DIRECTIONS –
Using only the entries below, copy exactly the lines that begin at the one with "JB CHANDELIER ET TIM ALONGI" and end at the one with "ÄHNLICHE BUNDLES", both included. Drop the pictures.

Data extracted from a collection –

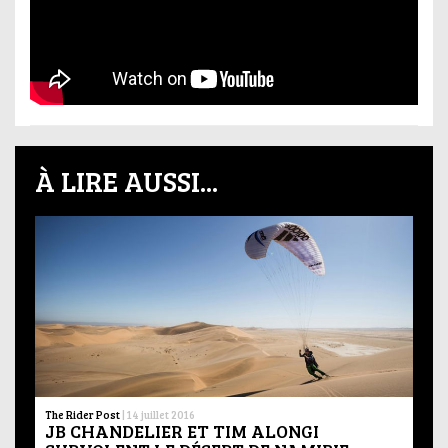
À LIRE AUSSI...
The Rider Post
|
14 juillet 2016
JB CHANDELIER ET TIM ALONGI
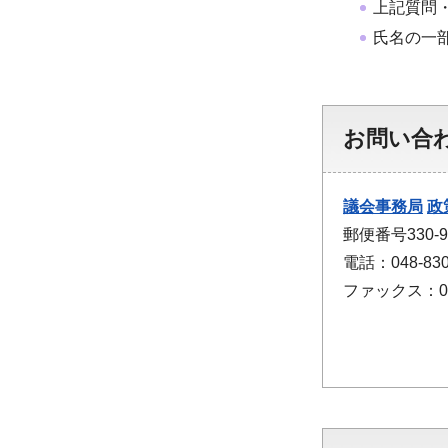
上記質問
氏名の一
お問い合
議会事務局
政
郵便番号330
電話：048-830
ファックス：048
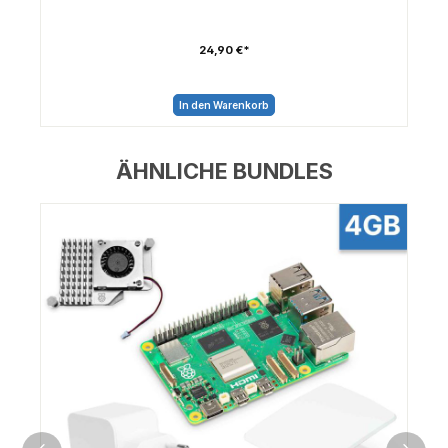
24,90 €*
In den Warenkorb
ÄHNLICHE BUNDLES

* * *

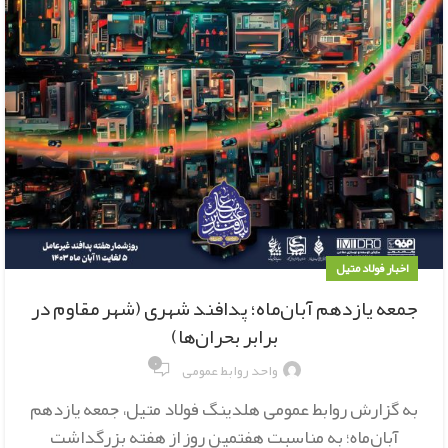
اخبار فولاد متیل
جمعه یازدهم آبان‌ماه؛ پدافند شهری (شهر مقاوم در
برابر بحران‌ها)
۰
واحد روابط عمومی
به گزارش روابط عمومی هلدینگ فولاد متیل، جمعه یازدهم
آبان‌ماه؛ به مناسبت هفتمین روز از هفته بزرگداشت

* * *

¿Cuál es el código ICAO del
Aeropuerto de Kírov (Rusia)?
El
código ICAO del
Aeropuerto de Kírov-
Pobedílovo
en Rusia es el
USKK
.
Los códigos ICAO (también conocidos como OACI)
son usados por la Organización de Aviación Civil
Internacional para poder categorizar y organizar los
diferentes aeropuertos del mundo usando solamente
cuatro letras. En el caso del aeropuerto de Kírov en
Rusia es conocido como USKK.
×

EXERCISE ANSWER –
JB CHANDELIER ET TIM ALONGI
上記質問
氏名の一
お問い合
議会事務局
政
郵便番号330
電話：048-830
ファックス：048
24,90 €*
In den Warenkorb
ÄHNLICHE BUNDLES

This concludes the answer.